As the bill moved through the legislature, Rich Shank, the chief environmental officer for Scotts Miracle-Gro, a company that makes lawn and garden products including fertilizers, penned a column for the New Jersey newspaper The Press of Atlantic City. He endorsed the educational component of the legislation, and on behalf of the company wrote, “We are committed to remove phosphorus from our lawn maintenance products nationally by 2012, and we are ahead of that goal here in New Jersey.”
According to American Littoral Society’s Dillingham, fertilizer manufacturers also shared their view that package labeling and instructions can make a big difference in how homeowners apply their products. He says manufacturers have indicated that homeowners generally heed their recommendations and package inserts when using lawn care products.
But in the end, homeowners want green lawns along with a healthy environment, and the new laws don’t exactly explain how to achieve both.
Friedman, however, offers a clue. He says that the difficulties encountered in keeping lawns green and healthy looking can themselves be traced to soil compaction, particularly in newer suburban developments.
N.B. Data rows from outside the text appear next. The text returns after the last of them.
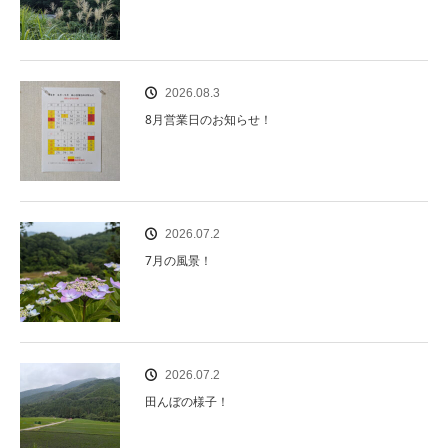
2026.08.3
8月営業日のお知らせ！
2026.07.2
7月の風景！
2026.07.2
田んぼの様子！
According to Friedman, the soil has generally been damaged irreparably “on the first pass” of heavy equipment used in homebuilding, and that contemporary construction practices exacerbate that damage by disturbing earth over the entire footprint of the lot. “Back in the ’50s and ’60s, they only cut around the yard of the house to be built, but now it’s the entire footprint of the yard, and with the heavy gear they use nowadays everything is altered permanently,” he says.
Roughing It in the Outback
According to Friedman, homeowners often attempt to compensate for compacted impervious soil by applying extra pesticides and extra fertilizers to try to mimic a healthy growing medium, a futile exercise with the well-known environmental consequence of nutrient- and pesticide-laden runoff.
Friedman, a soil scientist himself, even admits to having difficulties growing turf grass on his own lawn “several years back.” Surmising that his problem was caused by excessive soil density, he tried loosening the soil by “poking holes in it with a with a pitchfork.” But he notes that didn’t last because “the kids playing in the yard simply closed the holes up again.”
“Next time I put peat moss in the holes; that makes the soil more resilient, and it helps it to hold together so it doesn’t completely collapse. Now I have good soil porosity in the backyard. I’m able to grow grass better, and I don’t have to water it as often; it has better moisture holding capacity.” Friedman says, therefore, that in addition to its nutrient control objectives, the legislation that New Jersey enacted can also be considered “a water conservation practice.”
Friedman maintains that if soil conditions could be improved, homeowners could enjoy turf as green as they might desire at a fraction of the nutrient load. “Poor soil conditions give turf a bad name. This is something that I have been trying to inform homeowners and planners about for nearly 30 years.”
Putting Sandy Soils on the Map
Many of the 28 National Estuary Programs in the US are facing detrimental effects of soil compaction similar to those affecting Barnegat Bay. Hales says he has entertained queries from environmental managers from neighboring states to discuss how they might establish similar soil health initiatives, but he says, “It’s a nationwide issue–sandy coastal soils can be mapped all over the East Coast, down to the Gulf Coast.” And the challenge stretches beyond even that broad geographic scale. “There is a lot of interest in what’s going on here,” he says. “There are similar problems with estuary ecology in King County, WA.”
Tom Dillingham also sees a wider potential for the New Jersey policy. “This initiative is important both to Barnegat Bay, a hugely valued natural resource in New Jersey, but I think to the extent that it helps answer some questions that are facing bays and estuaries around the country, the work takes on all that much more importance, so we’re really excited about its potential.”
Hales agrees, adding, “The overall objective is clear; we very much want to get water back into the ground.”